Thinner & Dimmer

Greetings Dear Ones!

For those of you rushing to embrace my new personal fashion line of Hermit Granny Woolens—“Handmade in Vermont for grizzled women of indeterminate age who wish to look simultaneously feral and frumpy in irresistibly alluring ways…” I have some terrible news. Summer is coming. You can tell by the way the local Agway is hauling out the weed whackers and seed potatoes.  We are simply going to have to face facts that, perhaps a few months from now, bikini season will be upon us.  It might only last half an hour up here in the North East of the northeast, but we are going to have to take off those anoraks and possibly the long undies.  There might even be something called “Sun.” It’s worth rummaging through the closet for something linen, batik, or calico and a big ass hat. (Just to be clear, the hat is for your head.) Alas, perhaps, you will find that gremlins have gotten into your closet and shrunk all the summer wear.  You are not alone. The bastards got mine too.

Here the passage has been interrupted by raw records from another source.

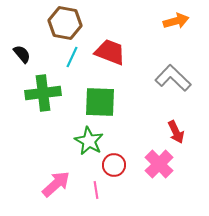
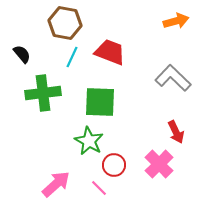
pink line: moved 3 px right, 2 px up; rotated 36 degrees counterclockwise
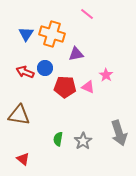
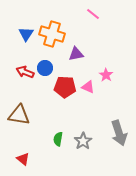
pink line: moved 6 px right
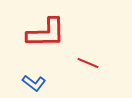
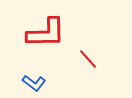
red line: moved 4 px up; rotated 25 degrees clockwise
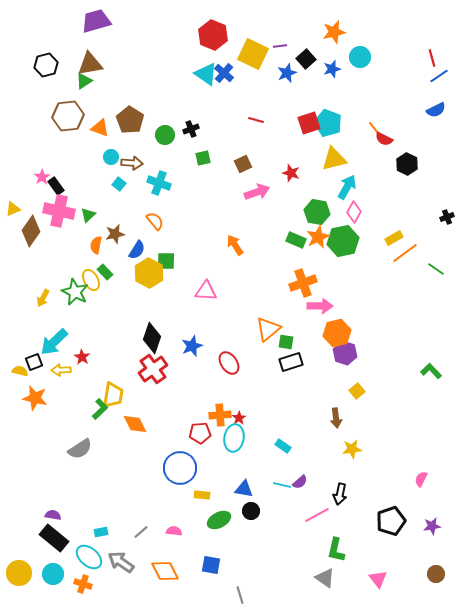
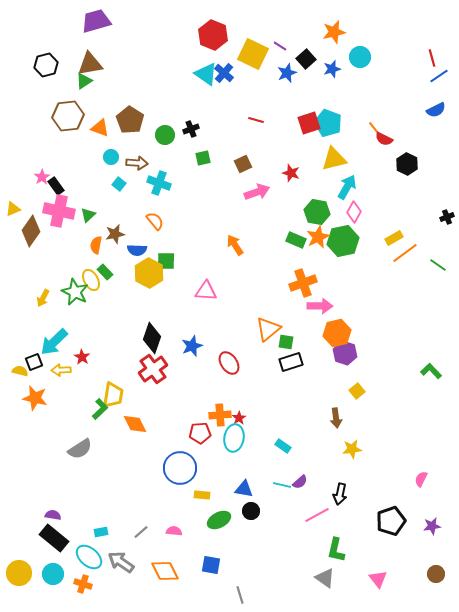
purple line at (280, 46): rotated 40 degrees clockwise
brown arrow at (132, 163): moved 5 px right
blue semicircle at (137, 250): rotated 60 degrees clockwise
green line at (436, 269): moved 2 px right, 4 px up
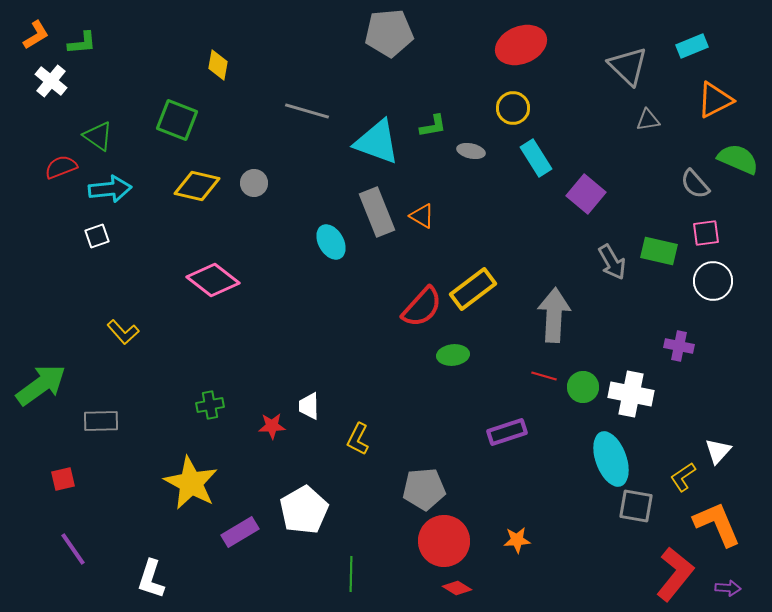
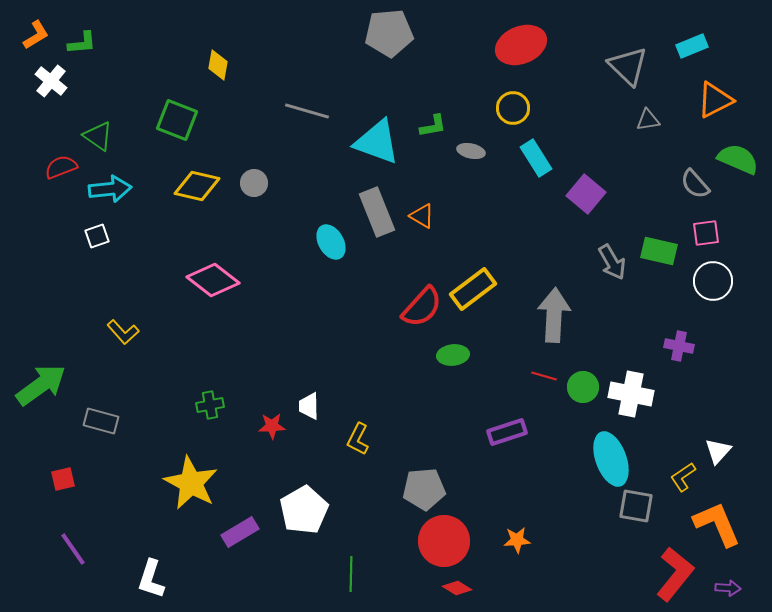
gray rectangle at (101, 421): rotated 16 degrees clockwise
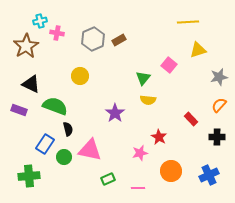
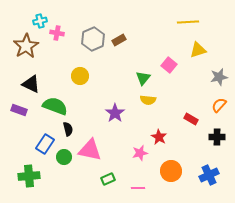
red rectangle: rotated 16 degrees counterclockwise
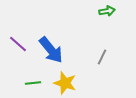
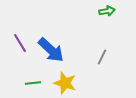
purple line: moved 2 px right, 1 px up; rotated 18 degrees clockwise
blue arrow: rotated 8 degrees counterclockwise
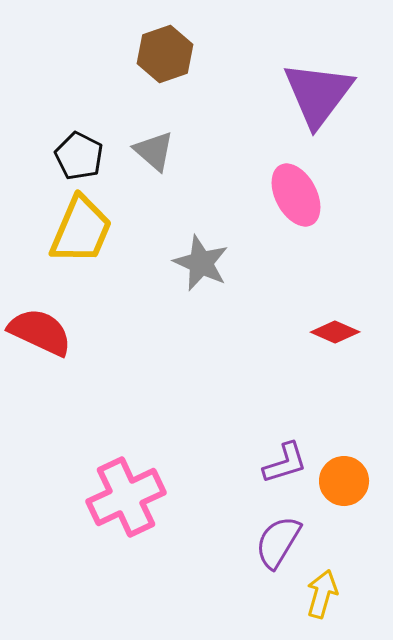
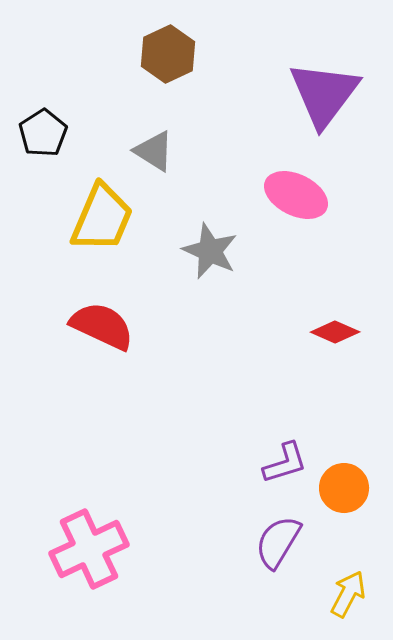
brown hexagon: moved 3 px right; rotated 6 degrees counterclockwise
purple triangle: moved 6 px right
gray triangle: rotated 9 degrees counterclockwise
black pentagon: moved 36 px left, 23 px up; rotated 12 degrees clockwise
pink ellipse: rotated 36 degrees counterclockwise
yellow trapezoid: moved 21 px right, 12 px up
gray star: moved 9 px right, 12 px up
red semicircle: moved 62 px right, 6 px up
orange circle: moved 7 px down
pink cross: moved 37 px left, 52 px down
yellow arrow: moved 26 px right; rotated 12 degrees clockwise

So!  It’s time to buff up.  On the way to work, I hear adverts for the local gym, trying to drum up business.  A muscle-bound voice urges us to come in and “get the body you deserve.”  “Tut! No thank you,” says Prudence primly adjusting her petticoats. “I fully deserve the body I am in right now. People who make their bodies look too good tend to think they have a right to other people's bodies too.”

This spring, I have embarked on a brisk and energetic fitness regime that is helping me to lose quite a bit, mostly in the form of money and sanity.   Those of you wishing to join me in toning up a little might consider trying some of my new daily workout routines.  (Seriously, I mean actually come join me! I could use the help!) The first is called bulking up with “Steer-oids.”  This is when you attempt to put two yearling steers out in the same pasture together so that they can caper about, nibble grass, and most importantly, find the ONE LONE SHRED of tarp (where the hell did that come from?) and try to eat it before you can sprint up to them and grab it before it disappears into one of their gullets (along with, potentially, a vet bill amounting to all of the money you were saving to get a brake job done on your car.) (You know you have been hanging out with cattle too often when you tell the mechanic that “the left hind wheel is ‘off’—er, going badly.”)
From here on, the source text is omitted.